REQUIREMENT | Each line of the data below that contains "suggest" must be copied.

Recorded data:
▼
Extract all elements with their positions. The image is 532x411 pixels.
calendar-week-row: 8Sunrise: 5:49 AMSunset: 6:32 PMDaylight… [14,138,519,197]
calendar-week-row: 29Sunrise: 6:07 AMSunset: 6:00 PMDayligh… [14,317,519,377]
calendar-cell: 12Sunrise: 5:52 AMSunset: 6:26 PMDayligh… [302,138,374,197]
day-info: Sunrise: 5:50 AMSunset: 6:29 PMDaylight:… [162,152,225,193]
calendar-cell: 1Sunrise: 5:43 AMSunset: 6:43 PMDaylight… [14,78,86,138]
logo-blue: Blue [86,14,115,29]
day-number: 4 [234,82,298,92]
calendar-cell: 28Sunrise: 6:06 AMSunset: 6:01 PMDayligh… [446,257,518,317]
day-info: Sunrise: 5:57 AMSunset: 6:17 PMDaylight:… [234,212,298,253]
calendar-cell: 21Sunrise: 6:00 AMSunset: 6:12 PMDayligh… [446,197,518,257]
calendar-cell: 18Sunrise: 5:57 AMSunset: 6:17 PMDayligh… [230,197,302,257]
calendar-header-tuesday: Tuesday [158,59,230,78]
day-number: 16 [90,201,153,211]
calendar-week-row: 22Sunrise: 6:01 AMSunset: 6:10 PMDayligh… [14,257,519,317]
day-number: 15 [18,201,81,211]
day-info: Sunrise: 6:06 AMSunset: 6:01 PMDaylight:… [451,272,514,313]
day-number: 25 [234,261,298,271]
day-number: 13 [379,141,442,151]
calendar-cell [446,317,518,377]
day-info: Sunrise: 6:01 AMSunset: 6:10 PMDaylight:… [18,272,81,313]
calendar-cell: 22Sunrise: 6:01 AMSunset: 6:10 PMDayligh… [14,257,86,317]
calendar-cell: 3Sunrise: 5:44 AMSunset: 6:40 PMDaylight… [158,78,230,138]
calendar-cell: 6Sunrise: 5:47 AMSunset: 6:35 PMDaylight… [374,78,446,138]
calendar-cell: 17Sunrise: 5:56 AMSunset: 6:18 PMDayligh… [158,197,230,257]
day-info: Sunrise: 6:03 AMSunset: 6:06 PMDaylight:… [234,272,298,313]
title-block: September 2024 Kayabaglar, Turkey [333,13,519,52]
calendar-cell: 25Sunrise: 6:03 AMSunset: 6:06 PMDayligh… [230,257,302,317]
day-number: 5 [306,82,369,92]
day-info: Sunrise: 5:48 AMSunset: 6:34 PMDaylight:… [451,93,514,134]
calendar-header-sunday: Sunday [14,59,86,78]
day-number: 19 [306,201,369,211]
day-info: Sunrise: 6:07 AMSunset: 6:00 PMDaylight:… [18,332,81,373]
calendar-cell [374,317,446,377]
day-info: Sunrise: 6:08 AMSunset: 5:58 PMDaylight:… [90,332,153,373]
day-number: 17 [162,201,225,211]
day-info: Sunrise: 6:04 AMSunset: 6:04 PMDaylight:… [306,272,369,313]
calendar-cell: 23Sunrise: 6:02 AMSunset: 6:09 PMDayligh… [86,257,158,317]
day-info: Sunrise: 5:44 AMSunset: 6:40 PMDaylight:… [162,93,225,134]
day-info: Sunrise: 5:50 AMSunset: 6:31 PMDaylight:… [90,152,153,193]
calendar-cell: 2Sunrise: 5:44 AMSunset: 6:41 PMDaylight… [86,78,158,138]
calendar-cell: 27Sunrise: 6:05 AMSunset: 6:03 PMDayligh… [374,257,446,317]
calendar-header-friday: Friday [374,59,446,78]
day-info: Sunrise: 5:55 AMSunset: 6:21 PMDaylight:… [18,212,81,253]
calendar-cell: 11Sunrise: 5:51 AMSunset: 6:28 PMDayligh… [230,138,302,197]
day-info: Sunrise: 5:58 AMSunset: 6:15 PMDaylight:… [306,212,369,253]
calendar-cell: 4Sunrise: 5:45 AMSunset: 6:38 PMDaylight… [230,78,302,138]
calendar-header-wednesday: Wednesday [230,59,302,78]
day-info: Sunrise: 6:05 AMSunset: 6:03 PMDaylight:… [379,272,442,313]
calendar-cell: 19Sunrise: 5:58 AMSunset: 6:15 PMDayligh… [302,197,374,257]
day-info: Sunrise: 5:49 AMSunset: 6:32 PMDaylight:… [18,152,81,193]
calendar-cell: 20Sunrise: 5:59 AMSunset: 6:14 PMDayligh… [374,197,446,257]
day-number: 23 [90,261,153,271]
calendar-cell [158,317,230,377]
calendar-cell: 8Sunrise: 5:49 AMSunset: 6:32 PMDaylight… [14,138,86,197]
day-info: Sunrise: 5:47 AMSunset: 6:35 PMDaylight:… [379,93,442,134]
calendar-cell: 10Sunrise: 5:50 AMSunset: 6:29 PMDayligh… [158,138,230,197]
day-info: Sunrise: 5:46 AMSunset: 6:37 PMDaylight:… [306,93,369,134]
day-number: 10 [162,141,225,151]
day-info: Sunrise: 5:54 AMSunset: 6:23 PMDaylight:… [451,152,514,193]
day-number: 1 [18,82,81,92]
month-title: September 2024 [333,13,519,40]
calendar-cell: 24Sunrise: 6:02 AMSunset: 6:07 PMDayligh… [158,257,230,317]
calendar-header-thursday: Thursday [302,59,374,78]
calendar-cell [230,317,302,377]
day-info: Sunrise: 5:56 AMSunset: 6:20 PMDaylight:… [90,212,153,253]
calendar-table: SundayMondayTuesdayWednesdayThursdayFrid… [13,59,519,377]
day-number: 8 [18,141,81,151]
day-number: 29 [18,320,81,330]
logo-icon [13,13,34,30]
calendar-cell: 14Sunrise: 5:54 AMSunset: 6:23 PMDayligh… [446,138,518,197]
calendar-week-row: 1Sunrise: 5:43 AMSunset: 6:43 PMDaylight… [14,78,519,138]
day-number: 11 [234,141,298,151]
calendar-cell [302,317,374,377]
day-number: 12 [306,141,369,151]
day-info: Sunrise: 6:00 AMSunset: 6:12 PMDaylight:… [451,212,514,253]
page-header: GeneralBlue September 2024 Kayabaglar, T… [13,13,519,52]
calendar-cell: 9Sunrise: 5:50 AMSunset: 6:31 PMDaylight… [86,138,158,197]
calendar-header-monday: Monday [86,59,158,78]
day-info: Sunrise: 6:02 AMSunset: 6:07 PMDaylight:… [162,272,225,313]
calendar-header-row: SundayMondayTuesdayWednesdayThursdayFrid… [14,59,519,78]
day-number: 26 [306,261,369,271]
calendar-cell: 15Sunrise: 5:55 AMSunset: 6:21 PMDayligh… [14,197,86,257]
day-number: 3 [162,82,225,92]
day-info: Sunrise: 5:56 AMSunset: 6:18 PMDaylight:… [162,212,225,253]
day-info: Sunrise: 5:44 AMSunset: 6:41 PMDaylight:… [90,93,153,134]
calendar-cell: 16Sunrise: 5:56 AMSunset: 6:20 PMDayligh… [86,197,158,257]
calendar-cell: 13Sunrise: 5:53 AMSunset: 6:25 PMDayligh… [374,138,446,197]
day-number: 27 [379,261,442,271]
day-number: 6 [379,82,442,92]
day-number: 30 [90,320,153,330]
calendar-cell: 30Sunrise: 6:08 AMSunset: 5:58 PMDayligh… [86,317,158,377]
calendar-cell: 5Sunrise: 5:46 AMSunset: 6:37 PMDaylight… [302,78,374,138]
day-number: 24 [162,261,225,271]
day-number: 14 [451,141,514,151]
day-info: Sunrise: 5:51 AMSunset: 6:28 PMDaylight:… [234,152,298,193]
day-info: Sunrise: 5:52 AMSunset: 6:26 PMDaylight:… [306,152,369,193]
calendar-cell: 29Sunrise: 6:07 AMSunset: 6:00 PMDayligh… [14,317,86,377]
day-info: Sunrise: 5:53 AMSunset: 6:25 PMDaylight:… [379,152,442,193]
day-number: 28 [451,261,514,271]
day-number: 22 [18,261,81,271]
▲
▼
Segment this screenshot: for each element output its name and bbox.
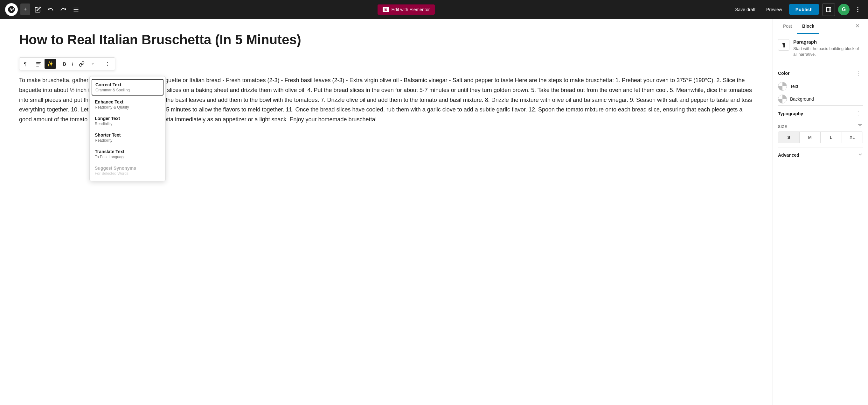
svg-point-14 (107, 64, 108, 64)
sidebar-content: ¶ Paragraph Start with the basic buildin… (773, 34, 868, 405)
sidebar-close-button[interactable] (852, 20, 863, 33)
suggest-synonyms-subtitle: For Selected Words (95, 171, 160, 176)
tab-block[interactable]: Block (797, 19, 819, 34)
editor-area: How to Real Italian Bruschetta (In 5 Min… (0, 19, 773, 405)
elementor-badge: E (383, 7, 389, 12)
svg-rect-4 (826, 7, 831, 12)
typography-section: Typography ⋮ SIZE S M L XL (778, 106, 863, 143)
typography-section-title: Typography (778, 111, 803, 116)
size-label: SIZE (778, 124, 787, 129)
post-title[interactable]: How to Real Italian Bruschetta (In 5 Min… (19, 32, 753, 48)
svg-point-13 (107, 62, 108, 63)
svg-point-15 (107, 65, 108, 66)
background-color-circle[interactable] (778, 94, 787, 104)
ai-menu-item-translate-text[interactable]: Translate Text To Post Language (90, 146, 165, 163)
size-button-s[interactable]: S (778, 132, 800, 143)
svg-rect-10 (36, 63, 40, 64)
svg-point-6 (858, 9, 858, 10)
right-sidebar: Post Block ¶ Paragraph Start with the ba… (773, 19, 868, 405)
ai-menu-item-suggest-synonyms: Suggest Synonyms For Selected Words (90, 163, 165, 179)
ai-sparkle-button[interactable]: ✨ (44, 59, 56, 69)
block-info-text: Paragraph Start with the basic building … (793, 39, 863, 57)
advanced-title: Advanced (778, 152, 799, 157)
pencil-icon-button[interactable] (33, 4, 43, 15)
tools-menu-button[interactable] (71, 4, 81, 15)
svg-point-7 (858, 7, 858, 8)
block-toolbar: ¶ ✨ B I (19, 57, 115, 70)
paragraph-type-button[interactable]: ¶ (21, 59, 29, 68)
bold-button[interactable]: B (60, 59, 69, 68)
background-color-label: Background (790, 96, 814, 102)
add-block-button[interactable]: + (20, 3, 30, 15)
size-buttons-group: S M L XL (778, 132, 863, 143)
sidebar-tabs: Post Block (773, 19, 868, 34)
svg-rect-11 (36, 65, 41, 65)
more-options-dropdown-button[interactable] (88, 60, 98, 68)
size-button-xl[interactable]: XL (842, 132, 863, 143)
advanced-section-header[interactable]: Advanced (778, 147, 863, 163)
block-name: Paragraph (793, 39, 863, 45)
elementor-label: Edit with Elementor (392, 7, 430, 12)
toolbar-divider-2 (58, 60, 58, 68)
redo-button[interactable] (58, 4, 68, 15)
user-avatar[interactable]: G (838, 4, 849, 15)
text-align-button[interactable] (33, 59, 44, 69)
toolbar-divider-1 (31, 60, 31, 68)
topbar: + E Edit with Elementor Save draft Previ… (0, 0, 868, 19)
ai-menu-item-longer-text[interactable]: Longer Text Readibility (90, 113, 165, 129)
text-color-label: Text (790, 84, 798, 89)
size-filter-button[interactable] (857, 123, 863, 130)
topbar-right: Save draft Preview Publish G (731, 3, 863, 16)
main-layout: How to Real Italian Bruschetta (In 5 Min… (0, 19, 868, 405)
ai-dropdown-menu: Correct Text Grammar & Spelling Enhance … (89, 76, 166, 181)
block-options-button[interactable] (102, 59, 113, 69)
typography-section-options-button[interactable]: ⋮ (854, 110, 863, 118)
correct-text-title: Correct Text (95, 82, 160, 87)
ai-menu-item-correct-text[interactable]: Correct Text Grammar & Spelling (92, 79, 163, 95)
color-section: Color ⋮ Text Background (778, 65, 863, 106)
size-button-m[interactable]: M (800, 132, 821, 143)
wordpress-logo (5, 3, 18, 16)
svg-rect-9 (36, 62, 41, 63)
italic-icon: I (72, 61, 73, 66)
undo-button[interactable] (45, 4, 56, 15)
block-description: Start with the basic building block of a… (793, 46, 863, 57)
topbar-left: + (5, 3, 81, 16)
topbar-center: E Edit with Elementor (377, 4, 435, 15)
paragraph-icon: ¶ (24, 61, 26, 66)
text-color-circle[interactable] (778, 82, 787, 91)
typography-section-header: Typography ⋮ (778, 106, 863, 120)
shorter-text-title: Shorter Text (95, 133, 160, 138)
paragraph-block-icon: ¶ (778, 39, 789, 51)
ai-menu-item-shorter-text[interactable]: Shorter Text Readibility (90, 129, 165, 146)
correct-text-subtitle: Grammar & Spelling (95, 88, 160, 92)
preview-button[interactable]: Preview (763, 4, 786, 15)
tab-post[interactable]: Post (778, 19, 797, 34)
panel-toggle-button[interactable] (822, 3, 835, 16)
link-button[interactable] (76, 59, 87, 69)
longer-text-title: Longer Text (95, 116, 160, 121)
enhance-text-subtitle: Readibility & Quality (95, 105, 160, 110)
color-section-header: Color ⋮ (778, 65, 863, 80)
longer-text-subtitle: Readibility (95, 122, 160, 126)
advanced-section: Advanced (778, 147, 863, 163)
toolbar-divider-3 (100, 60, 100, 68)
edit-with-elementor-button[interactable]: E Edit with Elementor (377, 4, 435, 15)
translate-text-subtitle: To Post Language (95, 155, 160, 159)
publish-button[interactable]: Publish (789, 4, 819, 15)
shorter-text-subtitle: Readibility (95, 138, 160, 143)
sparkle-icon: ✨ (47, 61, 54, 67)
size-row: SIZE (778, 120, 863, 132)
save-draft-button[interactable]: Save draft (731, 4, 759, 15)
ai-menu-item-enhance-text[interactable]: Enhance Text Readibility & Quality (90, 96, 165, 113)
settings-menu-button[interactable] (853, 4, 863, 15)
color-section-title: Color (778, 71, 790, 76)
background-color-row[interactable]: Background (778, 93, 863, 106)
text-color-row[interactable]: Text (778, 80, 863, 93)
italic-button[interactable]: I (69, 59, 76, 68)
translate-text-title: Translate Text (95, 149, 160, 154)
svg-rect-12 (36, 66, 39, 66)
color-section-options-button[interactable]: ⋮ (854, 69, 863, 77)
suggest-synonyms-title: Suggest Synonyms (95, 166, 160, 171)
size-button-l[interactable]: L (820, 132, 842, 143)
▲
▼
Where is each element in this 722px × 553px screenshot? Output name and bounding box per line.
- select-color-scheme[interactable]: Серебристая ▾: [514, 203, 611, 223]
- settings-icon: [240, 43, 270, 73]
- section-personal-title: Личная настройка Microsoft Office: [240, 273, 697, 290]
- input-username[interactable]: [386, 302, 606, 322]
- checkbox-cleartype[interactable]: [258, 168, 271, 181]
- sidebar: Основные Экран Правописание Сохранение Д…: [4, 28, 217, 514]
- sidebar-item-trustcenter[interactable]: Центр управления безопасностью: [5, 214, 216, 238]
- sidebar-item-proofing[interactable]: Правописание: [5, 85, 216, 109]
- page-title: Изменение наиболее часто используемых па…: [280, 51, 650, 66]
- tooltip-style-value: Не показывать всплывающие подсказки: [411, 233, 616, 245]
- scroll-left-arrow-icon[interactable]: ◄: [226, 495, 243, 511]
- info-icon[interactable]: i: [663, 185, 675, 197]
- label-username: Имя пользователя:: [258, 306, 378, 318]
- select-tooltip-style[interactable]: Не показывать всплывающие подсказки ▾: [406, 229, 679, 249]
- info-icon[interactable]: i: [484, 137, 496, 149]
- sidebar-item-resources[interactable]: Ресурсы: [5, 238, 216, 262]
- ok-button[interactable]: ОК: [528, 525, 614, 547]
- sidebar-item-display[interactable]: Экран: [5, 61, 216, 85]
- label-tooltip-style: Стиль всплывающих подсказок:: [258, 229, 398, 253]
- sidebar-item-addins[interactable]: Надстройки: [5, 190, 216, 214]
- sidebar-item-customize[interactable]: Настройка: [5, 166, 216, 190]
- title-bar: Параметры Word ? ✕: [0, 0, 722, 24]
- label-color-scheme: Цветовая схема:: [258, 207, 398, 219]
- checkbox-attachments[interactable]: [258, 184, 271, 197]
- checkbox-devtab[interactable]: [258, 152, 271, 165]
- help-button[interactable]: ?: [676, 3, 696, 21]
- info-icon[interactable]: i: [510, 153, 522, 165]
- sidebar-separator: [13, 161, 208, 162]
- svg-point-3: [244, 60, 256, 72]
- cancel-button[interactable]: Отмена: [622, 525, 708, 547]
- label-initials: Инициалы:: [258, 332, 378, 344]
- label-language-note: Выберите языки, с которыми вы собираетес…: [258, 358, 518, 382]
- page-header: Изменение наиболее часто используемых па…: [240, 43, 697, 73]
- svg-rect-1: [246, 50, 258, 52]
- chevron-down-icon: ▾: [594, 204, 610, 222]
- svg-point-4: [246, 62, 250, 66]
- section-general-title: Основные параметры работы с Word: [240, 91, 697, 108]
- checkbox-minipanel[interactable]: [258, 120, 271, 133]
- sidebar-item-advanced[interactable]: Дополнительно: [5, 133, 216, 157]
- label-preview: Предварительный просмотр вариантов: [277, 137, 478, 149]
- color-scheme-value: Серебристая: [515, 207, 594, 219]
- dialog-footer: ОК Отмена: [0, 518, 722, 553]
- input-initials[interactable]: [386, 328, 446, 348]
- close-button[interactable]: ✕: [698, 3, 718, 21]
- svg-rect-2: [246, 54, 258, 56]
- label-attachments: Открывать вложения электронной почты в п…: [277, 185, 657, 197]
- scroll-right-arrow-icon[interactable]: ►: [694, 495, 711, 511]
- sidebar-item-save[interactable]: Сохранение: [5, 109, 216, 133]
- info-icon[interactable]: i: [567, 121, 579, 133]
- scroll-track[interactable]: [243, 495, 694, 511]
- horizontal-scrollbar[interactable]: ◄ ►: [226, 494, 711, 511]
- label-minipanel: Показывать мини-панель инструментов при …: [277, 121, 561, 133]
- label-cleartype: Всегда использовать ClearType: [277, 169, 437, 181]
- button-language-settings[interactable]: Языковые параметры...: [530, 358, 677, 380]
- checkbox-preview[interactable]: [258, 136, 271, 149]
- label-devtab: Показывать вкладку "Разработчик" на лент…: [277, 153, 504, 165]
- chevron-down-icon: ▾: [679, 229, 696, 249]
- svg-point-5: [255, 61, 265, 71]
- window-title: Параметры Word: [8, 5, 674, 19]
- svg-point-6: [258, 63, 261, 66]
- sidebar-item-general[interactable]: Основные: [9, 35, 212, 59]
▲
SOLUTION TO THIS PROBLEM |
suggest-synonyms-subtitle: For Selected Words (95, 171, 160, 176)
ai-menu-item-suggest-synonyms: Suggest Synonyms For Selected Words (90, 163, 165, 179)
suggest-synonyms-title: Suggest Synonyms (95, 166, 160, 171)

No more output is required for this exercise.